SLB - Using Dataiku to Democratize AI Within the Organization
Team members:
Valerian Guillot (Nerve Center Data Science Architect), with:
Sampath Reddy
Jean-Marc Pietrzyk
Jimmy Klinger
Eimund Liland
Country:
United Kingdom
Organization:
SLB
Description:
SLB is a technology company that partners with customers to access energy. Our people, representing over 160 nationalities, are providing leading digital solutions and deploying innovative technologies to enable performance and sustainability for the global energy industry.
Awards Categories:
- Organizational Transformation
- AI Democratization & Inclusivity
Challenge:
Democratizing AI within SLB
SLB is investing significantly in research and development to improve our product and services for customers, and has been embarking on digital transformation internally, as well as supporting our customers through their own transformation.
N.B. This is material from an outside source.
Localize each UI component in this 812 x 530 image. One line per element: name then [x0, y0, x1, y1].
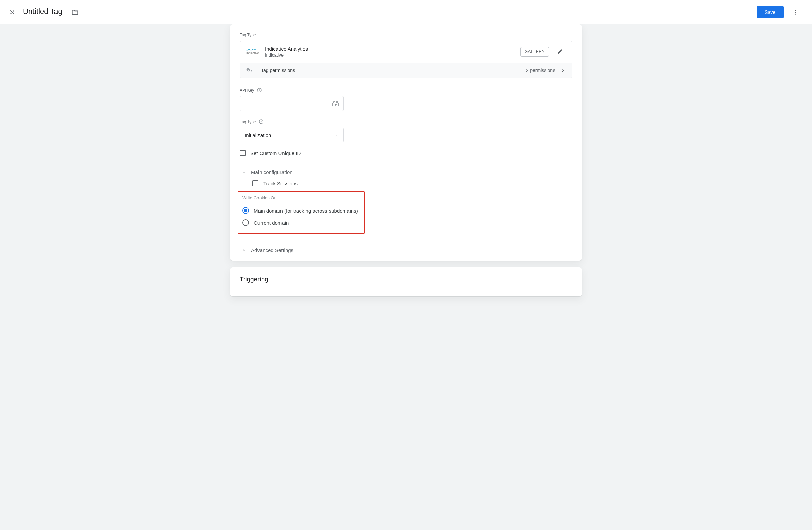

The main challenges SLB has been facing are:
- Re-skilling cohorts of petro technical experts into digital skills
- Ensuring prior work on data driven topics are discoverable and reproducible
- Ensuring that access to data is democratized, with a focus on:
- Data discoverability
- Data ease of consumption
- Rights of use controls
- Ensuring that solutions designed & prototyped have a clear delivery path to yield business impact
Solution:
SLB needed a single data science platform to access SLB domain data through no-code & low code interfaces, where prior work is easily discoverable, and whose technology is close to the systems where the insights & models will be deployed to.
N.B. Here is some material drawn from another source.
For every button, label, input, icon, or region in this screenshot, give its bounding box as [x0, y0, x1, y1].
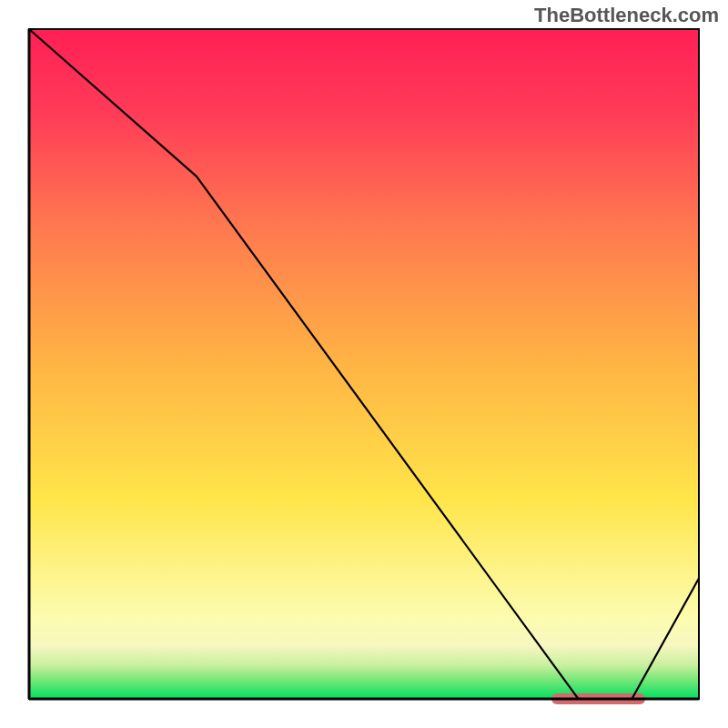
chart-container: TheBottleneck.com — [0, 0, 728, 728]
bottleneck-chart — [0, 0, 728, 728]
gradient-background — [29, 29, 699, 699]
attribution-text: TheBottleneck.com — [534, 4, 719, 27]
Leveraging dataiku, we have put in place a mechanism where SLB data scientists and technical experts can:
- Leverage the Dataiku Data Catalogue to access curated domain views of SLB business systems data
- Leveraging Dataiku’s code samples & custom plugins capabilities to access high frequency historical environmental exposure of SLB drilling equipment
- Leveraging Dataiku Visual & Cope recipes to build insights & models to improve well construction performance and reliability
- Leveraging Dataiku automation and API node capabilities, and its close integration with BI solutions, to easily put models and insights available to wider populations in the field.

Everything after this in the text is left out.